Scientific classification
- Kingdom: Animalia
- Phylum: Chordata
- Class: Amphibia
- Order: Anura
- Family: Micrixalidae
- Genus: Micrixalus
- Species: M. fuscus
- Binomial name: Micrixalus fuscus (Boulenger, 1882)
- Synonyms: Ixalus fuscus Boulenger, 1882

= Micrixalus fuscus =

- Authority: (Boulenger, 1882)
- Conservation status: NT
- Synonyms: Ixalus fuscus Boulenger, 1882

Species of amphibian

Micrixalus fuscus (dusky torrent frog or brown tropical frog) is a species of small frog found in dense forested hill streams in the Western Ghats of India.
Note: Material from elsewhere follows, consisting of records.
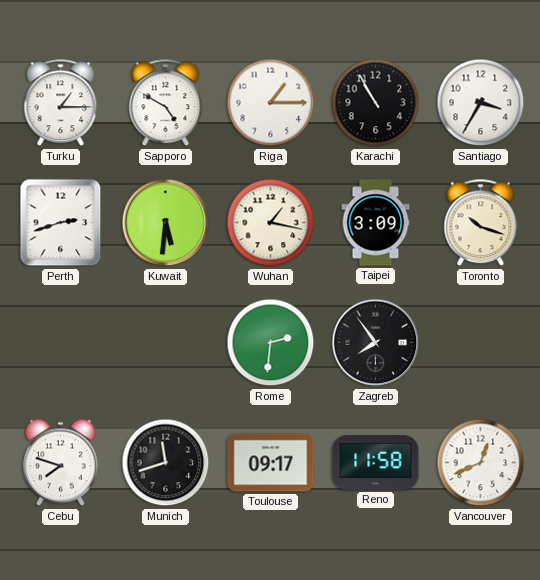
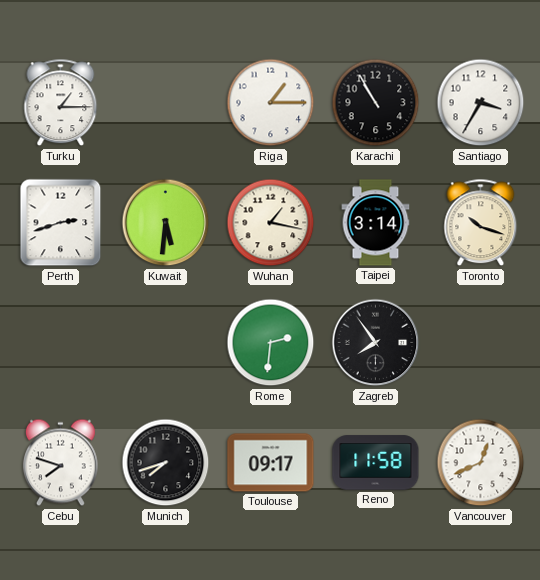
Sapporo: 4:50 -> none
Taipei: 3:09 -> 3:14
Munich: 11:42 -> 7:42
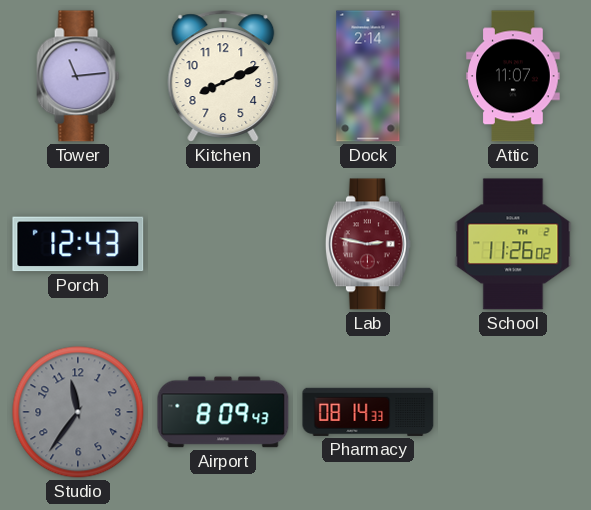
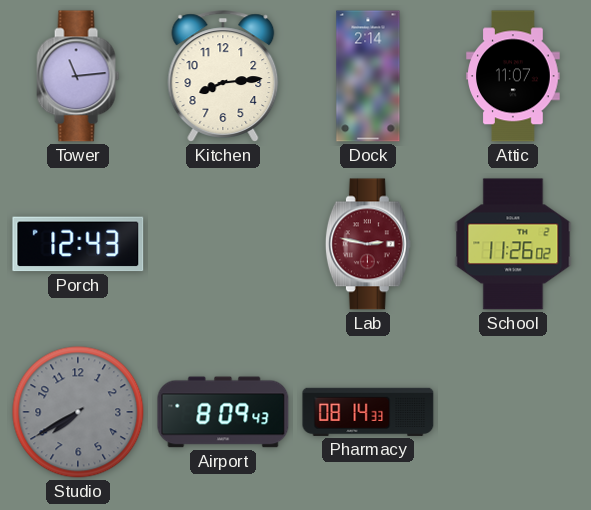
Kitchen: 8:11 -> 8:14
Studio: 11:36 -> 7:40
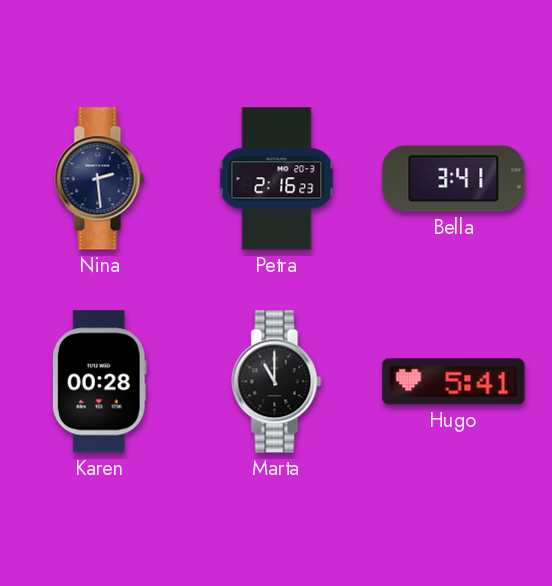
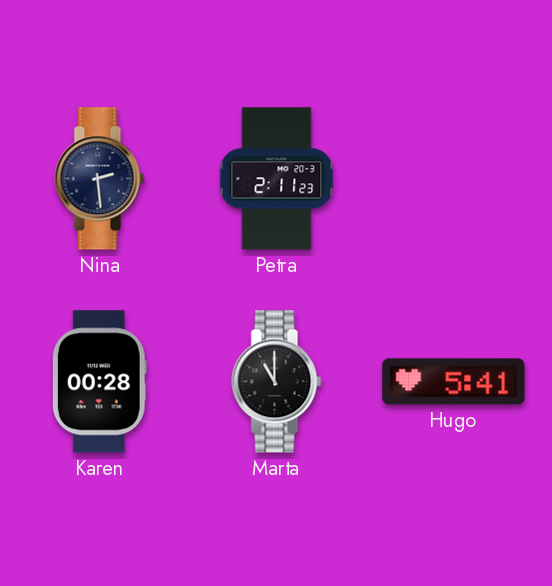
Petra: 2:16 -> 2:11
Bella: 3:41 -> none
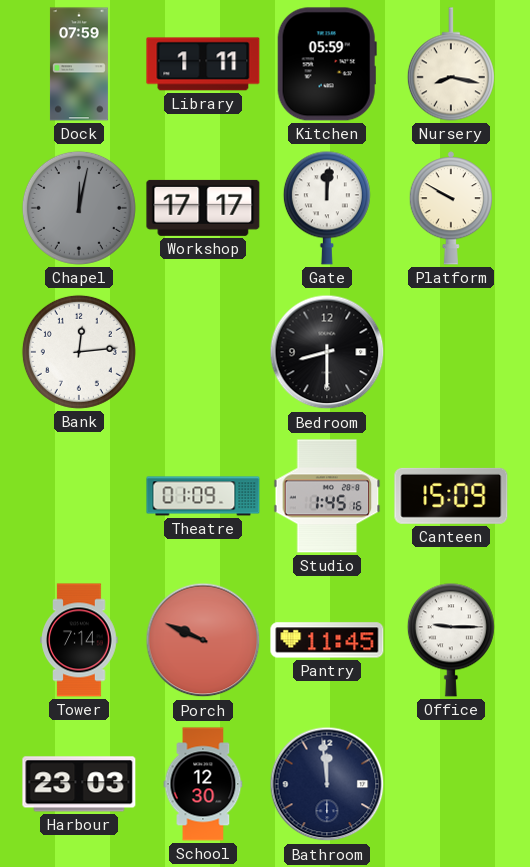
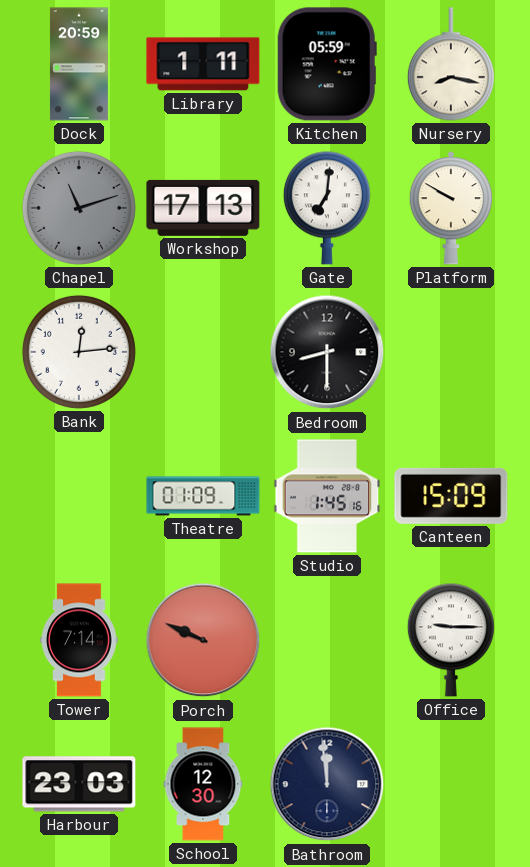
Dock: 07:59 -> 20:59
Chapel: 12:02 -> 11:12
Workshop: 17:17 -> 17:13
Gate: 12:01 -> 7:01
Pantry: 11:45 -> none
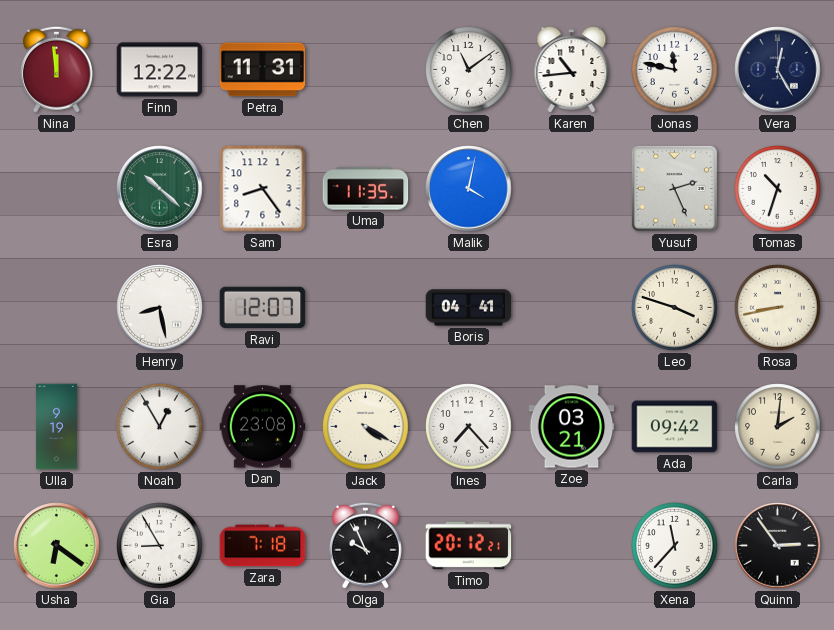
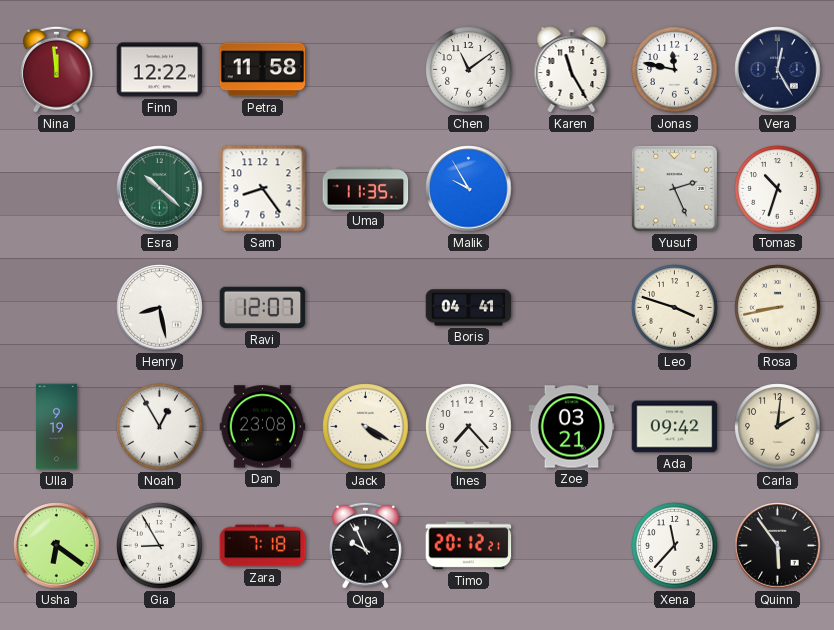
Petra: 11:31 -> 11:58
Karen: 10:44 -> 11:25
Malik: 4:02 -> 9:55
Quinn: 2:54 -> 5:54
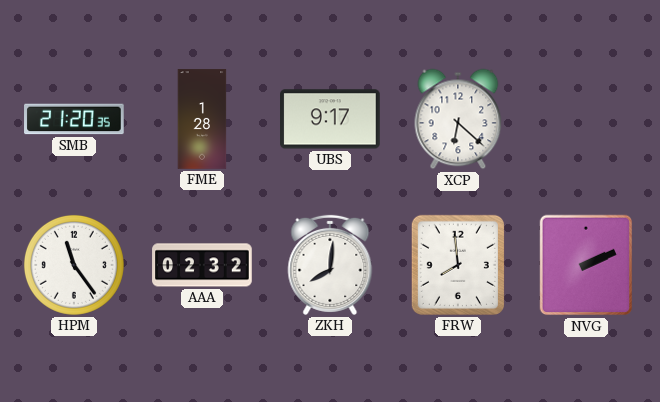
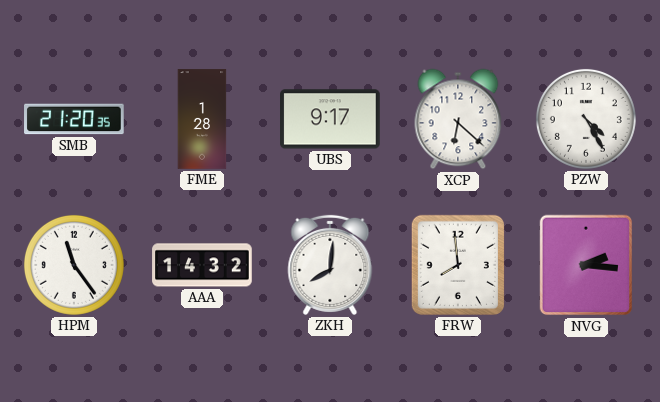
PZW: none -> 4:25
AAA: 02:32 -> 14:32
NVG: 2:11 -> 2:16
M. herrei was formerly synonymized within this species.

==Description==
Males measure 27.9–28.8 mm and females 30.0–33.1 mm in snout–vent length. Male Micrixalus fuscus have a single vocal sac, a white patch on the lower jaw, and a prominent nuptial pad on the first finger. Characteristic for the genus, they display the "foot-flagging" behavior, where males tap their hindfeet and extend it, then stretching it out and shaking the foot at prospective mates and rival males. Male-male combats also involve kicking.

Description from G. A. Boulenger's (1890) "Fauna of British India":
 Snout pointed, prominent, generally longer than the orbital diameter; canthus rostralis angular: loreal region flat, vertical; nostril halfway between the eye and the tip of the snout; interorbital space as broad as the upper eyelid; tympanum small, indistinct. Toes nearly entirely webbed; disks moderate; subarticular tubercles small; a small inner metatarsal tubercle. The tibio-tarsal articulation reaches between the eye and the tip of the snout. Skin smooth above and beneath; a narrow glandular lateral fold; a fold from the eye to the shoulder. Brown or pinkish above; sides of head and body generally darker; limbs with dark cross bands; hinder side of thighs dark brown, with a more or less accentuated light median stripe; whitish beneath, marbled with brown. Male with two internal vocal sacs, the openings of which are very small. From snout to vent 1.2 inches.

==Habitat==
The natural habitats of this species are fast-flowing streams covered by forest canopy. It is relatively abundant where it has been found.

== Diet ==
This species were found preying predominantly on Hymenoptera, Coleoptera and Diptera species since they are diurnal.